Stored records:

+ + +

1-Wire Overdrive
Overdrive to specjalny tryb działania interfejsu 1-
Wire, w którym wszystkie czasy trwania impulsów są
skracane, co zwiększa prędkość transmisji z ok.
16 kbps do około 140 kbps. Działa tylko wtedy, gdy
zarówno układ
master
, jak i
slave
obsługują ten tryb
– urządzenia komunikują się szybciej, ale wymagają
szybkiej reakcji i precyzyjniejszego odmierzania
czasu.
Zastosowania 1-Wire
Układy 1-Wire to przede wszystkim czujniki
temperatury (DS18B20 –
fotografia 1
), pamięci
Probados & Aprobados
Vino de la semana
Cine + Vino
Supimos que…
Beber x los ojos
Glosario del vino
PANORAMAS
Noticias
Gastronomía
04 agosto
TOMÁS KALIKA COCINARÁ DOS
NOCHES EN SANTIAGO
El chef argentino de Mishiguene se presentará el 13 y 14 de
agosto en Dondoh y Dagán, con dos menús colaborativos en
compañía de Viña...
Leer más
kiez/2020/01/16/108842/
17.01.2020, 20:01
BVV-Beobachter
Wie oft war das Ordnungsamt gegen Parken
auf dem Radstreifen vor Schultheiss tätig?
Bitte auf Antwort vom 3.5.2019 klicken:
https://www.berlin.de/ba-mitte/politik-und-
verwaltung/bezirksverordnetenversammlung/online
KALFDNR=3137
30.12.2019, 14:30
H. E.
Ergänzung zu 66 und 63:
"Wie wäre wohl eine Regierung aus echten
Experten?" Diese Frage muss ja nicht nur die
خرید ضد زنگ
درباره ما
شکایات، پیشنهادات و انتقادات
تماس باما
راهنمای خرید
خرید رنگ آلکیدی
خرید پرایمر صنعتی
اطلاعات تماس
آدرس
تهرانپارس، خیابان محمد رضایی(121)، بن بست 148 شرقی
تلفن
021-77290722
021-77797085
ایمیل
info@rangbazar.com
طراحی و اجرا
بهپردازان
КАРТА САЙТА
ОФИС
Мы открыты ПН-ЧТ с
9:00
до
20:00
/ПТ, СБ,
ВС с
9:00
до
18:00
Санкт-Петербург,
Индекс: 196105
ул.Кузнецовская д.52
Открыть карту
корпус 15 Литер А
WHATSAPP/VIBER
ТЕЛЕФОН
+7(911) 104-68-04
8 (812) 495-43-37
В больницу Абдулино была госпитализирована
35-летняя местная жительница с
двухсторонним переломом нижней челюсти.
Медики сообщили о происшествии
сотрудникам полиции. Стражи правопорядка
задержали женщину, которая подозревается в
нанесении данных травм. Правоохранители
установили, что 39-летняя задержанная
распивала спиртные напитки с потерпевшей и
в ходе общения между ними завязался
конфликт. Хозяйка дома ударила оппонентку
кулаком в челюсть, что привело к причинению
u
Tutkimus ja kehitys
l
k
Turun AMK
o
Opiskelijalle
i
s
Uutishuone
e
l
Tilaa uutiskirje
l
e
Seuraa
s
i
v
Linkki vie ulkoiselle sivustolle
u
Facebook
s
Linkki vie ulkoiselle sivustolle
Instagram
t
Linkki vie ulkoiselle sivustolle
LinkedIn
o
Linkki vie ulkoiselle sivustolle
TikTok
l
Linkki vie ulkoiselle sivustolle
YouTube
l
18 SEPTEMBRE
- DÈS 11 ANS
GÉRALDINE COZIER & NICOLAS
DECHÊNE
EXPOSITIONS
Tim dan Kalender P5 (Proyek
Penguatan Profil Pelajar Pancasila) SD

+ + +

◆ WHAT YOU HAVE TO DO
Whenever a line in the records above contains the string "Wire", copy that line.

◆ EXPECTED ANSWER
1-Wire Overdrive
Wire, w którym wszystkie czasy trwania impulsów są
Zastosowania 1-Wire
Układy 1-Wire to przede wszystkim czujniki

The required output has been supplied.